I know a bunch of ways to solve this technically. But I'm just not convinced its a real problem in most systems.

(I have heard of it being a problem for someone using yjs for a 3d modelling tool. While dragging objects, they created persistent edits with each pixel movement of the mouse. But I think its smarter to use ephemeral edits for stuff like that - which aren't supported by most crdt libraries.)

Git also suffers from this problem, by the way. Repositories only grow over time. And they grow way faster than they would if modern CRDT libraries were used instead. But nobody seems bothered by it. (Yes, you can do a shallow clone in git. But almost nobody does. And you could also do that with CRDTs as well if you want!)



I don't think the concern was necessarily about overhead, but about sensitive data. This is a problem in Git too: people make the mistake of reverting a commit with sensitive values and think it's gone, but the history is still out there.

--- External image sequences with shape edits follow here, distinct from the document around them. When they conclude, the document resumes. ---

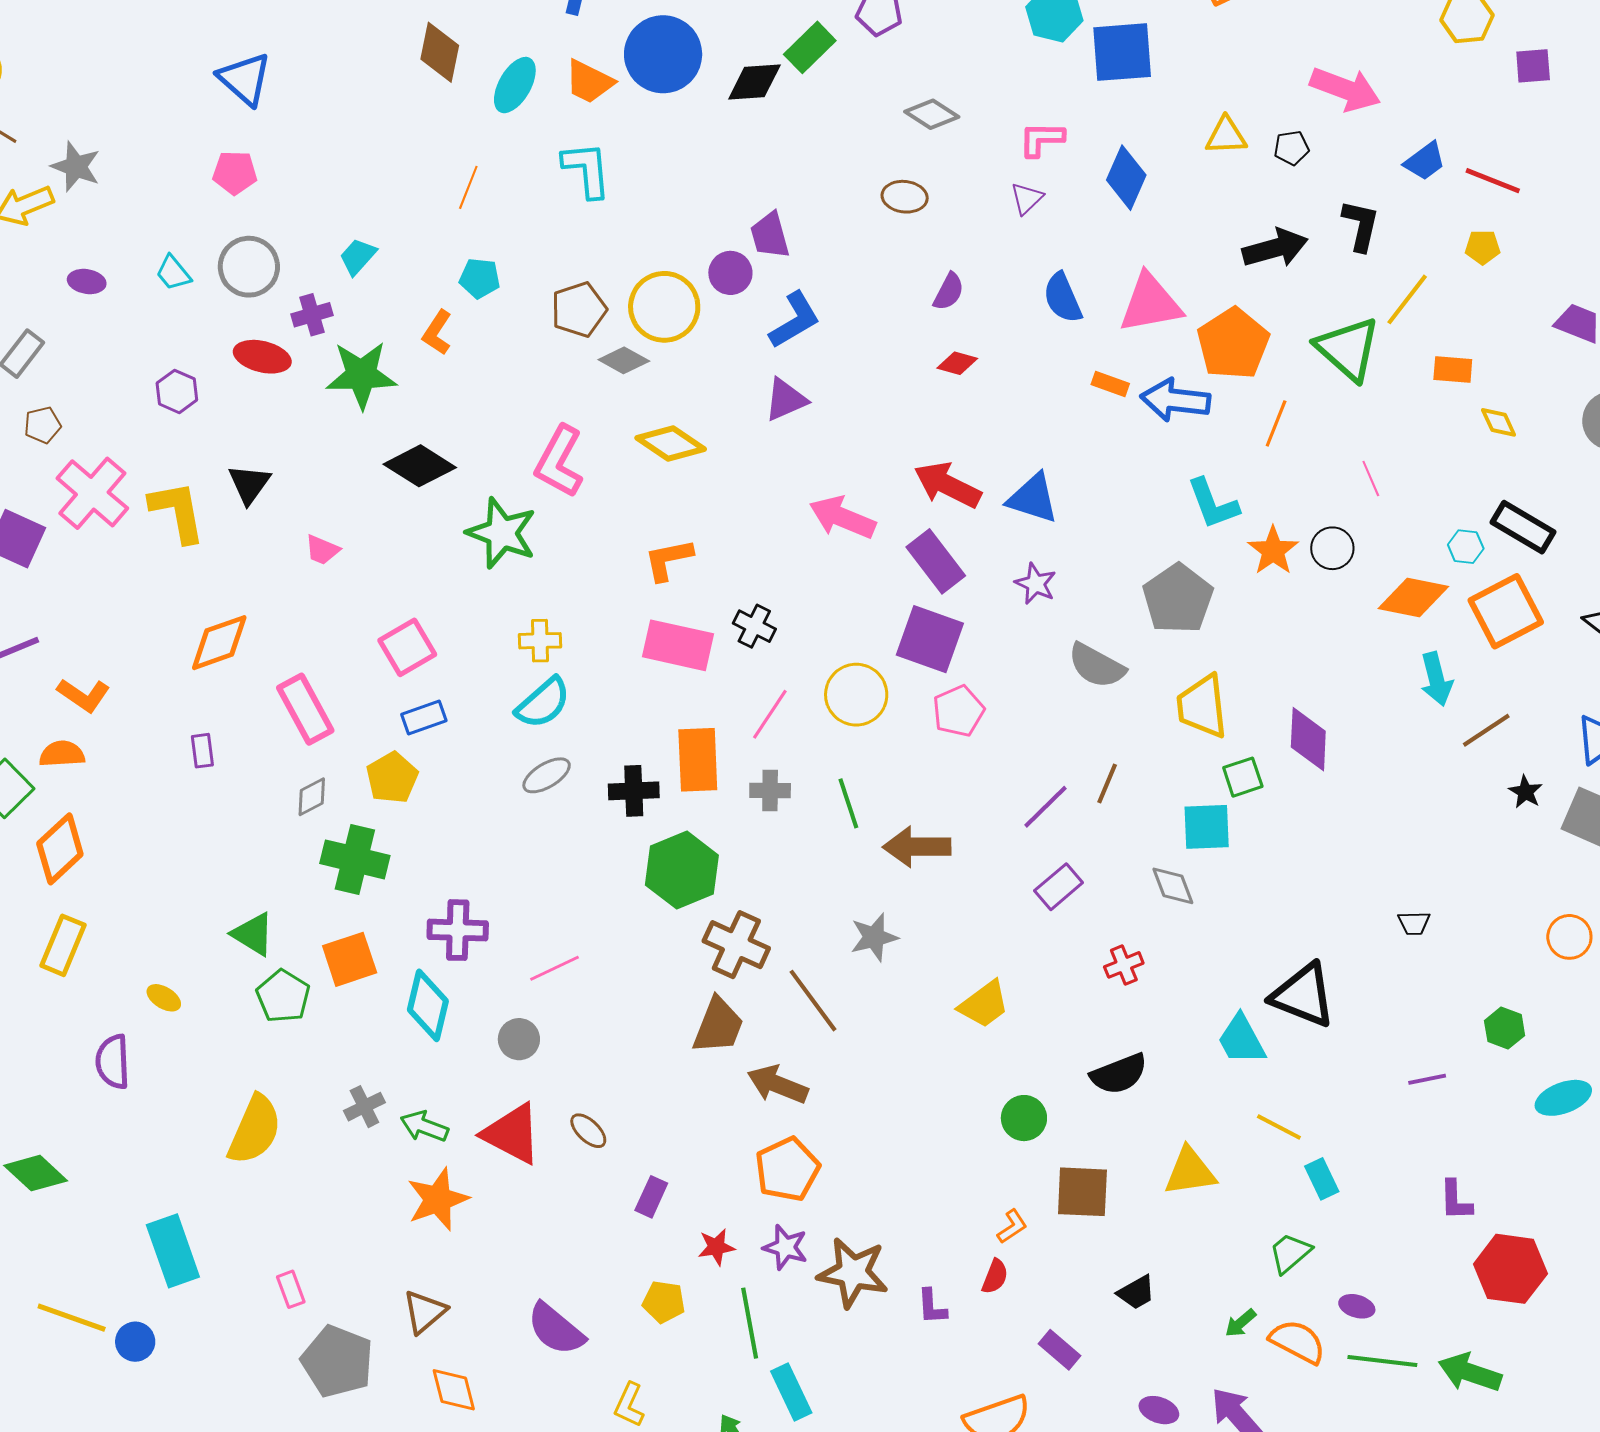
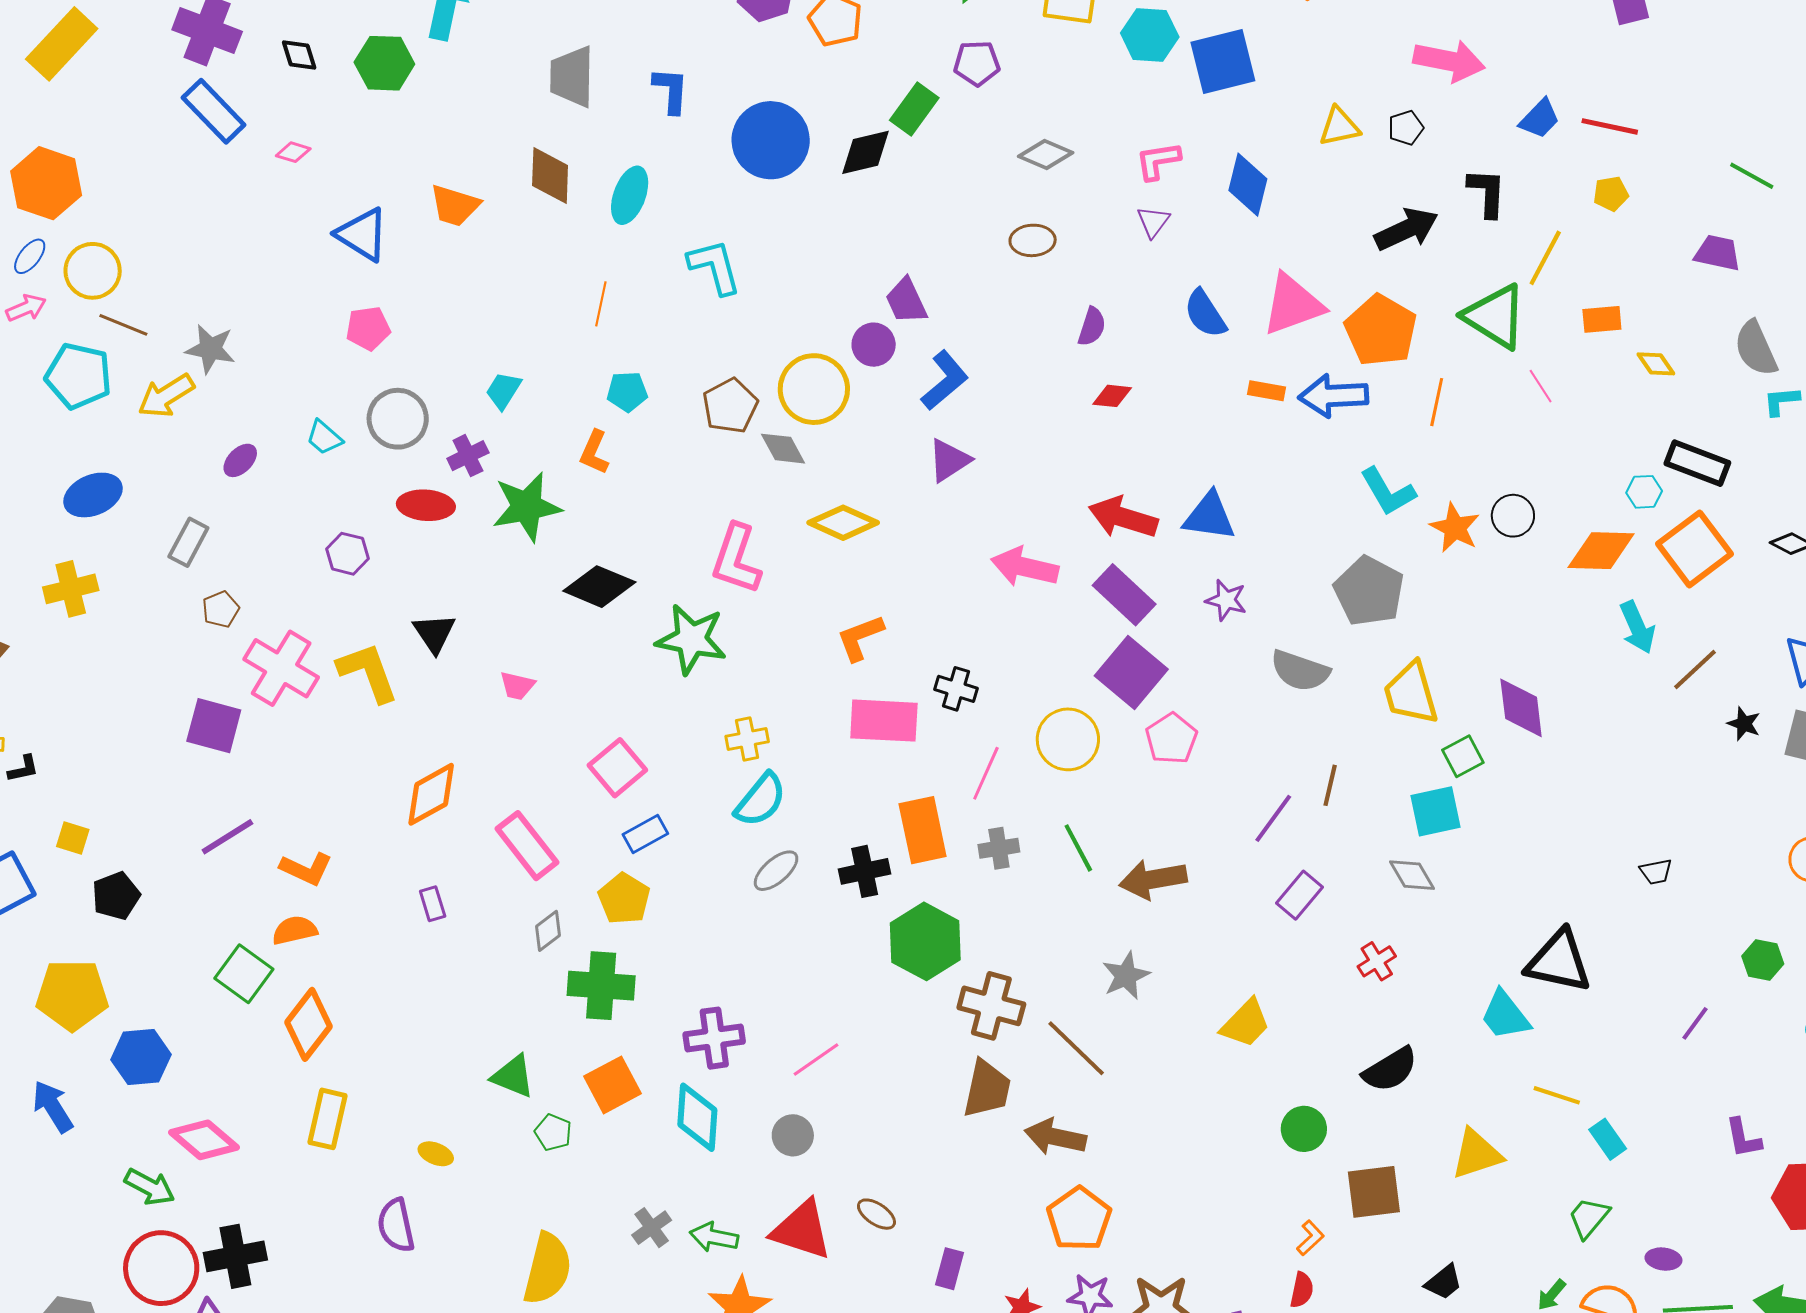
orange trapezoid: (589, 82) -> (455, 206), moved
purple ellipse: (87, 282) -> (240, 460), turned -45
gray diamond: (624, 360) -> (783, 449), turned 42
pink line: (1371, 479) -> (1541, 386), moved
purple square: (930, 639) -> (1131, 672), turned 30
green pentagon: (283, 996) -> (553, 1132), size x0.7
purple line: (1427, 1079) -> (1695, 1023), turned -33

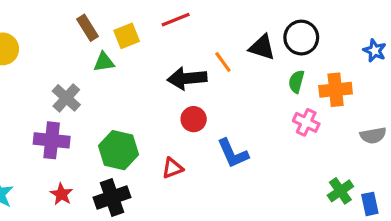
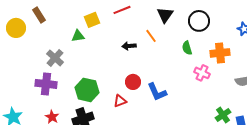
brown rectangle: (88, 28) -> (39, 15), moved
black triangle: (262, 47) -> (165, 15), moved, turned 48
black arrow: (187, 78) -> (129, 46), size x0.6
green semicircle: (296, 82) -> (187, 48), moved, turned -32
red circle: (194, 119) -> (133, 82), moved

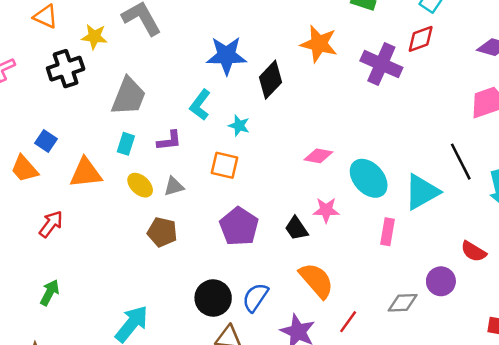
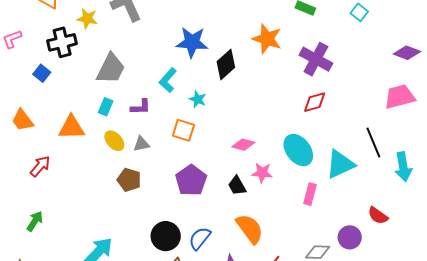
red diamond: (421, 39) -> (315, 102), moved
blue square: (46, 141) -> (42, 73), moved
pink diamond: (318, 156) -> (243, 145), moved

Edit: or maybe that was the concern, but this other concern exists too :)


If thats what you're worried about, use Yjs. Yjs doesn't store deleted characters in documents. Unless you actively make yjs snapshots, once a character in a yjs document is deleted, its gone.


Huh! I wonder how that works if the deletion isn't synced with other clients yet.


It stores the deleted ranges, but not the chars of text that compose those ranges.

So from a privacy perspective, you see the metadata of edit history (the DAG of character positions edited), but are blind to the text.


Ah! That makes sense, thanks - today I learned!